Arm & Hammer Park in Trenton and TD Bank Ballpark in Somerset are solid runners-up in this category and while they are both great places to see a ballgame these two stadiums are a little more of the cookie- cutter variety and don’t have as many unique features as Rockland.
Best Stadium Food
The choices at TD Bank Ballpark in Somerset rival even the newest major league stadiums. There is a build your own burger bar, a burrito stand that also offers dry rub barbeque and a sausage stand. (Unfortunately they serve Premio sausage which is crap, but they seem to have completely cornered the local sports venue market.) There is a healthy choices section with items like salads and turkey burgers in addition to the traditional ballpark standards. For dessert there is an ice cream parlor and a stand to get freshly-made funnel cakes. There is also a nice little bar along the third base side that has a pretty good beer selection. The Patriots have a ton of people working there so there are no lines. In Somerset everybody eats, nobody waits.
Trenton is a solid runner up with Chickie & Pete’s, the Waterfront Grille and barbeque in left field.
Best Name for a Stadium
Most of these parks are named after banks. The New Jersey Jackals stadium is named after Yogi. No contest! Yogi Berra Stadium, Little Falls, N.J.
Most Idyllic Setting for a Ballpark
I didn’t enjoy my trip this year to Richmond County Bank Ballpark in Staten Island.

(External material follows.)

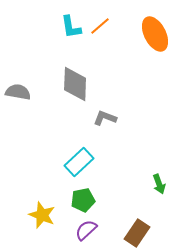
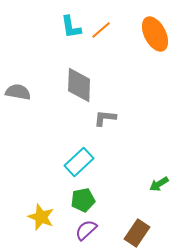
orange line: moved 1 px right, 4 px down
gray diamond: moved 4 px right, 1 px down
gray L-shape: rotated 15 degrees counterclockwise
green arrow: rotated 78 degrees clockwise
yellow star: moved 1 px left, 2 px down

Maybe they just don’t do day games well. When I got there the parking lot was full which is understandable since the lot also serves the Staten Island Ferry. What is not understandable was the three slugs who manned the parking lot gate who kept their back turned and ignored the cars looking for a place to park. So I drove around and eventually found a 2-hour meter spot that was 15 minutes away, meaning I had about 90 minutes to watch the game. Since it was an 11 a.m. start I was planning to have lunch at the ballpark but the concession stands were so overwhelmed that I would have spent at least half of my 90 minutes waiting on line.

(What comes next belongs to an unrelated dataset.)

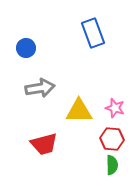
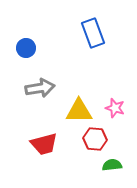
red hexagon: moved 17 px left
green semicircle: rotated 96 degrees counterclockwise
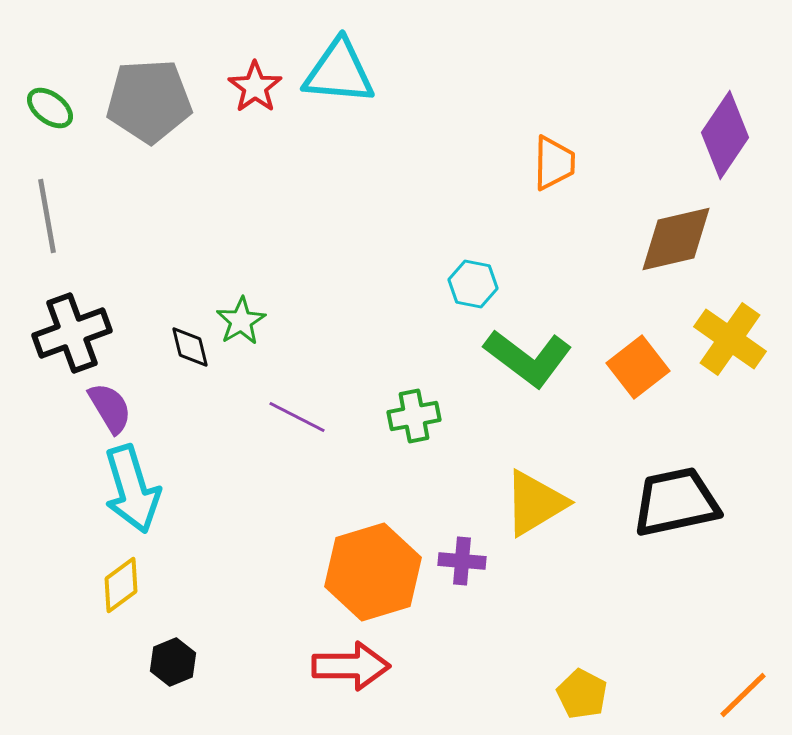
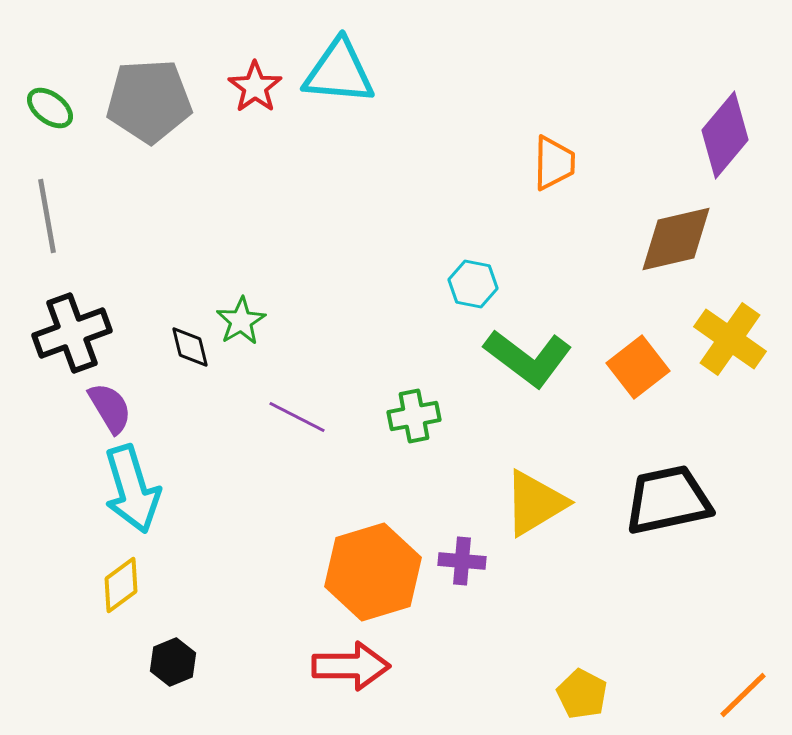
purple diamond: rotated 6 degrees clockwise
black trapezoid: moved 8 px left, 2 px up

But take a look at what you see when you look out toward center field. Does it get any better than that?
There are a couple of solid runners up in this category. MCU Park, home of the Brooklyn Cyclones, in on the ocean in Coney Island and the Camden Rivershark’s Campbell’s Field in tucked under the Ben Franklin Bridge. Both are beautiful settings.
Best Baseball Team
The Atlantic League plays a split season. In the first half, the Somerset Patriots had a 67% winning percentage and finished 6.5 games ahead of the Long Island Ducks who were themselves 40-29. Second half same story. As of this writing the Patriots are 24-16, 6 games up on the Ducks. Only issue to be settled is which team gets sacrificed to the Patriots in the first round of the playoffs. I saw about 12 different minor league teams from 4 leagues this year and I don’t think any of them could beat the Patriots in a series.

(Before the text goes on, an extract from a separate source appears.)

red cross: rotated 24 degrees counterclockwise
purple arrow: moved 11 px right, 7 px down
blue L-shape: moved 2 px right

Lifetime Achievement Award
The Trenton Thunder are the gold standard for minor league baseball in the NY/NJ area and have been since they were founded. The Thunder is the team that ushered in the modern era of minor league baseball in this area. Before the Thunder opened play at what was then called Waterfront Park in Trenton in 1994, there was no minor league baseball in the area since a short-lived double A team in Jersey City in 1977-78. Before that the last minor league team folded up in 1961.
Soon after the Trenton team got started there would be teams in Frankford (Sussex County), Newark, Little Falls, Atlantic City, Somerset, Camden, Lakewood, Staten Island, Brooklyn and Pomona. Some have dropped off, some are thriving and some are fighting to survive. But during their 20 years, with three different major league affiliations but with consistent ownership, the Thunder have provided a first rate fan experience and have kept the ballpark full of people. If you ever plan to get involved in operating a minor league sports franchise, go spend some time in Trenton. Nobody does it better.
Everybody eats. Nobody waits. I love that slogan.